Together these places have a total population of around four million people; US citizens but not quite, not fully, because only select parts of the US constitution apply to them.
In 2019, Daniel Immerwahr, an American historian, published a book that helped to reorient my thinking around the historical and current colonising power held by the US, titled.
The US has an obvious military might that it wields across the entire globe in ways that are undoubtedly imperialist, but that’s not exactly the thing that makes it an empire.
Anyone who has ordered a Starbucks in South Korea or seen a Disney film in Mali understands that US corporations and the nation’s huge cultural output have left no part of the world untouched, but that isn’t it either.
Immerwahr argues that calling the US an empire is correct because that is “a way of describing a country that, for good or bad, has outposts and colonies.
In this sense, empire is not about the country’s character, but its shape. And by this definition, the United States has indisputably been an empire and remains one today.” So you see it’s about territory, it has been and it still is.
The US used to control much more territory than it does today, particularly after the Second World War when the overseas area under US jurisdiction held a combined population of around 135m people.
That figure is wild considering that was three million more people than lived on the US mainland at that time. One of the most extraordinary stories to emerge from the US empire is the story of the colonisation of The Philippines, made more intriguing by the largely successful American effort to forget it ever happened.
That the Philippines was a US colony for almost 50 years is a revelation to many Americans today, but the fact remains that the Philippines was once the largest of the US colonies, ever since the US wrested control of the nation following the Spanish-American war in 1898 and declared military control.
That war is also how the US got hold of Puerto Rico and Guam.
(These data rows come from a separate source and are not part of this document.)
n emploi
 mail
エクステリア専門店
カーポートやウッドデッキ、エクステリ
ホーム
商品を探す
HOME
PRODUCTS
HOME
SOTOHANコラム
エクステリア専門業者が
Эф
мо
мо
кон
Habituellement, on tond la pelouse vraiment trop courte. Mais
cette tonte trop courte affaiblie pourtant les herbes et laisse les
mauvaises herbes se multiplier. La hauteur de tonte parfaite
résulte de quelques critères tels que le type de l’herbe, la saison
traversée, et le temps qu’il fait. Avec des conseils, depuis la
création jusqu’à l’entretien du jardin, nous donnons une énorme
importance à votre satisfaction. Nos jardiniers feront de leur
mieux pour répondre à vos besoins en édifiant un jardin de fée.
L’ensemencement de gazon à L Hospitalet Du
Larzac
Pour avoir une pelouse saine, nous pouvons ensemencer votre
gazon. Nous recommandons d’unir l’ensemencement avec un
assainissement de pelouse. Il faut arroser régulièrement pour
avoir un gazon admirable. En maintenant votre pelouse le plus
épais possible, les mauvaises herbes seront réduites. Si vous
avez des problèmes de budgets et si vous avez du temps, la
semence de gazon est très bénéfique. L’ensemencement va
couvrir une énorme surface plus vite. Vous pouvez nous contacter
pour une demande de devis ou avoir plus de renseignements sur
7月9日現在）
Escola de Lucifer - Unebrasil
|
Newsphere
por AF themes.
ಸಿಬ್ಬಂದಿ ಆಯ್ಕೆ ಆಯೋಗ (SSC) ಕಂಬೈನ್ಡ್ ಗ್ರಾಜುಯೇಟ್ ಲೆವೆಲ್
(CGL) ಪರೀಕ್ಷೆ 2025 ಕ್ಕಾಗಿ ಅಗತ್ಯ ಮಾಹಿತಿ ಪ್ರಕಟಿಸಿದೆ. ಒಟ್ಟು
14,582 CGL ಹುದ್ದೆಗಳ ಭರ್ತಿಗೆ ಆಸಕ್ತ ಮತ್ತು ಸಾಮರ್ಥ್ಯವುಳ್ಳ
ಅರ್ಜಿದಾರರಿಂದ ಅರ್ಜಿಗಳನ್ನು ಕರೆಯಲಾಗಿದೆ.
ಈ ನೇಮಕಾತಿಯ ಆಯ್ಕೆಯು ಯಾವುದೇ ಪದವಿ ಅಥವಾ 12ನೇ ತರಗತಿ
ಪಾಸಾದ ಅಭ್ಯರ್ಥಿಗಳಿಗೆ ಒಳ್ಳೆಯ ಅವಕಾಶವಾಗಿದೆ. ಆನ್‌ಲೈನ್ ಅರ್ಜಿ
American politicians argued at the time that taking these places over was not empire-building, rather it was almost humanitarian.
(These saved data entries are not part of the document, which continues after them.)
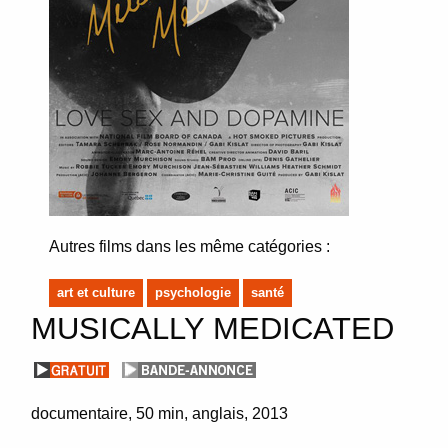
Autres films dans les même catégories :
art et culture
psychologie
santé
MUSICALLY MEDICATED
documentaire
50 min
anglais
2013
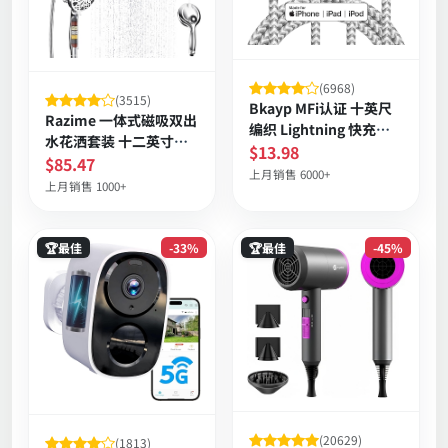
(6968)
(3515)
Bkayp MFi认证 十英尺
Razime 一体式磁吸双出
编织 Lightning 快充数
水花洒套装 十二英寸方
据线 三条装 抗缠绕 高速
$13.98
形高压雨淋手持多模式
$85.47
同步 兼容多款iPhone
上月销售 6000+
上月销售 1000+
🏆最佳
-33%
🏆最佳
-45%
(20629)
(1813)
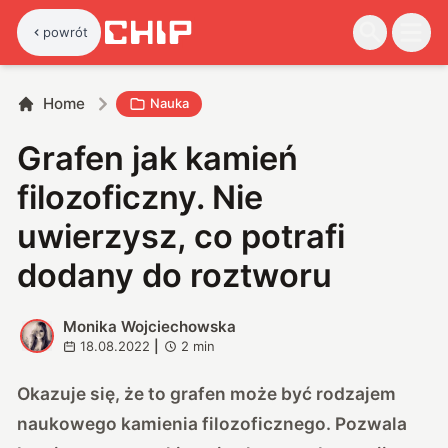
powrót
Home
Nauka
Grafen jak kamień
filozoficzny. Nie
uwierzysz, co potrafi
dodany do roztworu
Monika Wojciechowska
M
18.08.2022
|
2
min
Okazuje się, że to grafen może być rodzajem
naukowego kamienia filozoficznego. Pozwala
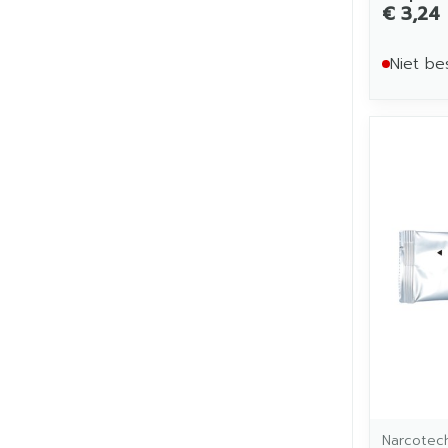
€ 3,24
Niet be
Narcotec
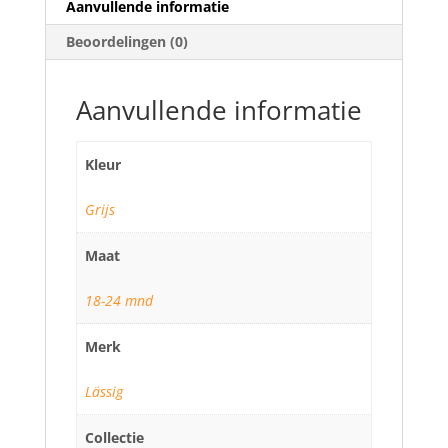
Aanvullende informatie
Beoordelingen (0)
Aanvullende informatie
Kleur
Grijs
Maat
18-24 mnd
Merk
Lässig
Collectie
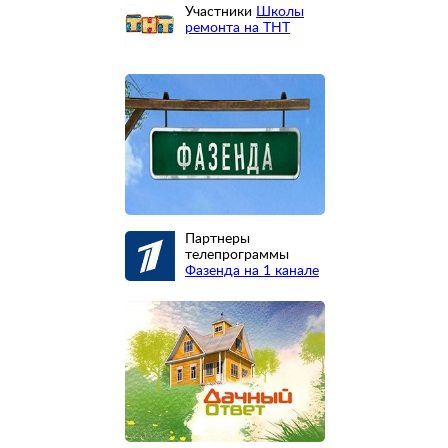
Участники
Школы
ремонта на ТНТ
Партнеры
телепрограммы
Фазенда на 1 канале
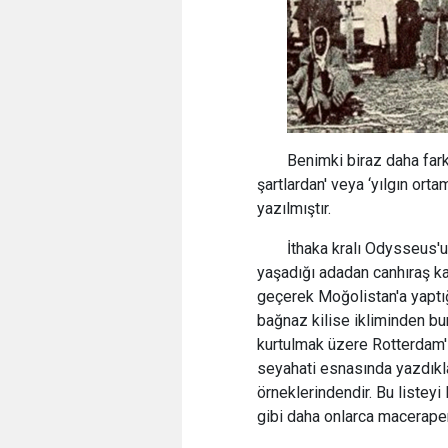
Benimki biraz daha far
şartlardan' veya ‘yılgın orta
yazılmıştır.
İthaka kralı Odysseus'
yaşadığı adadan canhıraş ka
geçerek Moğolistan'a yaptığı
bağnaz kilise ikliminden bun
kurtulmak üzere Rotterdam'ı
seyahati esnasında yazdıkl
örneklerindendir. Bu listeyi
gibi daha onlarca macerap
‘Manifest destiny’ allowed them to believe that what they were doing was preordained and noble, as opposed to brutal and plunderous. As the historian Mae Ngai writes in her book,: “Central to the colonial project was the belief that the new territories were inhabited by backward races incapable of self-rule. Americans saw Filipinos as a motley-coloured race comprising innumerable uncivilised tribes. While it was common to view all non-European peoples as backward, casting Filipinos as “tribal” was essential because it denied them the status of nationhood.”
Philippine revolutionaries were horrified; they had seen the Americans as allies in their fight against their previous Spanish colonisers. The fledgling nation had even designed their new flag in red, white, and blue in appreciation for the US.
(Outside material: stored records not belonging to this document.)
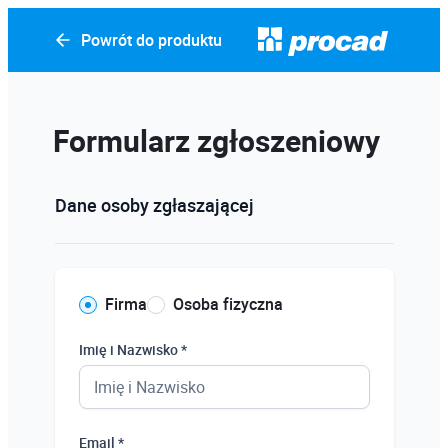
Powrót do produktu
Formularz zgłoszeniowy
Dane osoby zgłaszającej
Firma
Osoba fizyczna
Imię i Nazwisko *
Email *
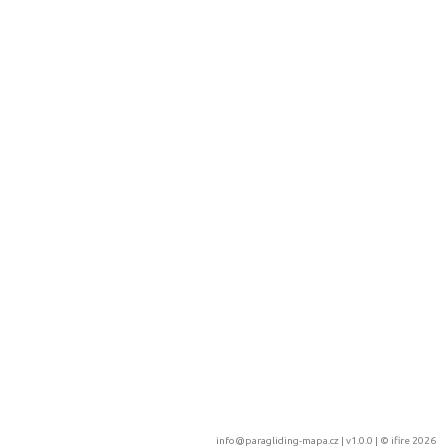
info@paragliding-mapa.cz
| v1.0.0 | ©
ifire 2026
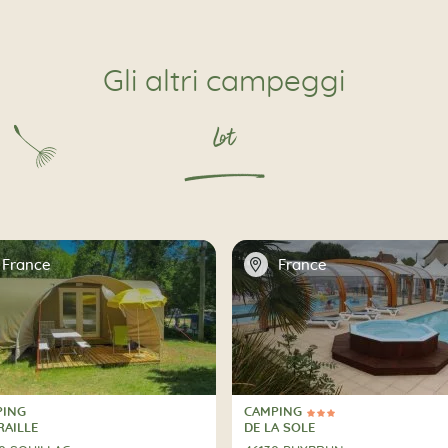
Gli altri campeggi
Lot
📍
France
France
PING
CAMPING
3 Stelle
PING
CAMPING
RAILLE
DE LA SOLE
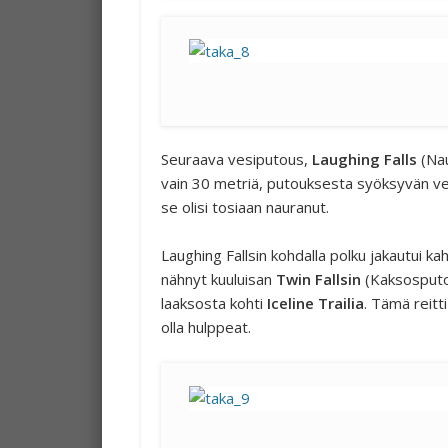
Seuraava vesiputous,
Laughing Falls
(Nau
vain 30 metriä, putouksesta syöksyvän vede
se olisi tosiaan nauranut.
Laughing Fallsin kohdalla polku jakautui k
nähnyt kuuluisan
Twin Fallsin
(Kaksosputou
laaksosta kohti
Iceline Trailia
. Tämä reitt
olla hulppeat.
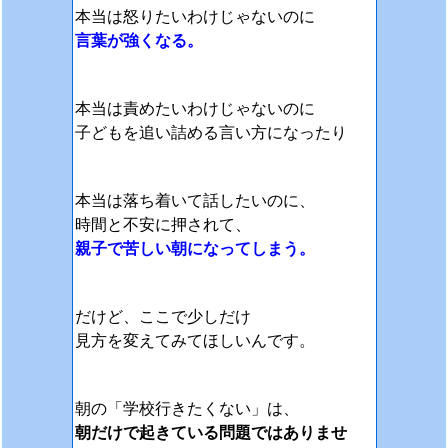
本当は怒りたいわけじゃないのに
言葉が強くなる。
本当は責めたいわけじゃないのに
子どもを追い詰める言い方になったり
本当は落ち着いて話したいのに、
時間と不安に押されて、
親子で苦しい朝になってしまう。
だけど、ここで少しだけ
見方を変えてみてほしいんです。
朝の「学校行きたくない」は、
朝だけで起きている問題ではありませ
The Filipinos refused to accept US authority over their country but, following a brutal three-year struggle, the Philippine-American War, the US emerged victorious and replaced military rule with US civil government.
In the decades that followed, the US wrestled with how best to deal with their conquest, more than 8,000 miles from the mainland. After the Second World War, they granted independence to The Philippines, but not because of any ethical or moral code. Rather, they worried about the cost of maintaining this colony, and simultaneously, racist nativists were objecting to Filipinos moving to the mainland. There are still a small number of US troops stationed across military bases in the Philippines, a crucial area for access to the contested South China Sea, and that part of the story is yet to see an ending.
However resolutely you ignore past behaviours, they will find a way into the present, or the future. It’s inaccurate to conflate Philippine experience with US customs and border protection agents in Irish airports, or extrajudicial American prisons on Guantánamo Bay, or the ongoing struggle for Puerto Rican autonomy. But what these places have in common is that all of them are points on a deliberately blurred map of the United States, one that only comes into focus when you look hard enough.